Semiconductor devices are generally required to have a small package size. Further, such semiconductor devices should have a package easy for mounting on an apparatus in which the semiconductor device is used. Conventional packages typically have interconnection leads extending laterally from both side walls of the package body. Such conventional packages have a problem in that the pitch of the interconnection leads becomes excessively small, on the order of 0.3 mm or less, with an increasing number of the interconnection leads, without a corresponding increase in the package size. With such a small pitch of the interconnection leads, the mounting of the semiconductor device on a printed circuit board of an apparatus is extremely difficult. In order to increase the pitch of the interconnection leads for easy mounting, on the other hand, one has to increase the package size and hence the area that the semiconductor device occupies.

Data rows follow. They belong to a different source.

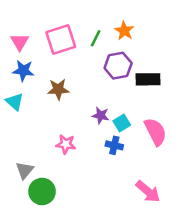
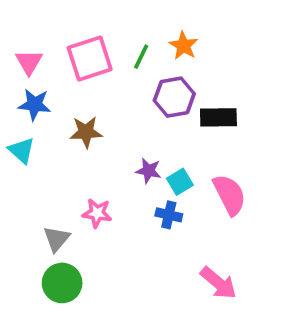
gray triangle: (25, 170) -> (57, 239), moved

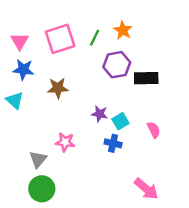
pink semicircle: (230, 195) -> (154, 130), size x0.6

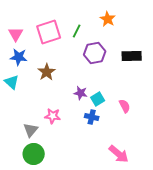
orange star: (123, 30) -> (108, 19), moved
black rectangle: (146, 78) -> (132, 56), moved
brown star: (58, 88) -> (47, 72), turned -30

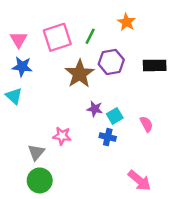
brown star: (47, 72) -> (80, 74), moved, size x1.4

In order to circumvent this problem, a so-called ball grid array package is proposed, wherein a number of solder bumps each forming a terminal, are arranged in rows and columns on the lower major surface of the package body. In such a construction, one can use substantial area of the package body for the interconnection, and the problem of reduced pitch between the interconnection leads is successfully avoided.
Meanwhile, recent semiconductor devices having an increased integration density generally show an increased heating due to the increased number of semiconductor devices in the integrated circuit. Thus, the semiconductor devices nowadays are required to show an excellent heat dissipation characteristic.
FIG. 1 shows a typical conventional semiconductor device 10 disclosed in the U.S. Pat. No. 5,136,366.
Referring to FIG. 1, the semiconductor device 10 includes a package substrate 12 having a number of solder bumps 11 on a lower major surface thereof, and a semiconductor chip 13 is mounted upon an upper major surface of the package substrate 12. The semiconductor chip 13 carries thereon a number of bonding pads for external connection, while the package substrate 12 carries corresponding interconnection pads on the upper major surface of the package substrate 12. Further, the bonding pads on the semiconductor chip 13 and the interconnection pads on the package substrate 12 are interconnected by bonding wires. Further, a resin package body 15 encapsulates the semiconductor chip 13 by covering the upper major surface as well as side walls of the chip 13. The semiconductor device 10 thus formed is mounted firmly upon a multiple-layer printed circuit board 16 as indicated in FIG. 2 by means of brazing or soldering of the solder bumps on the lower major surface of the package substrate 12 upon corresponding terminal pads 17 of the printed circuit board 16.
In such a structure, it should be noted that the heat generated in the semiconductor chip 13 is conducted through the resin package body 15 and is radiated to the environment from the upper major surface as well as side walls of the package body 15, while it is known that the radiation of heat from a resin package body to the environment is not efficient. Thus the package body 15 of the semiconductor device tends to be heated to a high temperature upon operation of the semiconductor devices in the integrated circuit, while such a temperature elevation decreases the efficiency of heat transfer through the resin package body 15. Thus, the temperature of the device increases further with continued operation of the device.
Further, the conventional semiconductor device 10 has a problem in that moisture in the environment tends to penetrate inside the resin package body 15 along a boundary 18 between the package substrate 12 and the resin package body 15. It should be noted that the boundary 18 is exposed at a circumferential edge 19 of the package body 15. When such moisture penetrate to the boundary 18, there is a substantial risk that the bonding wires 14 are subjected to corrosion, while such a corrosion may ultimately lead to premature disconnection of the bonding wires 14 and hence the failure of the semiconductor device.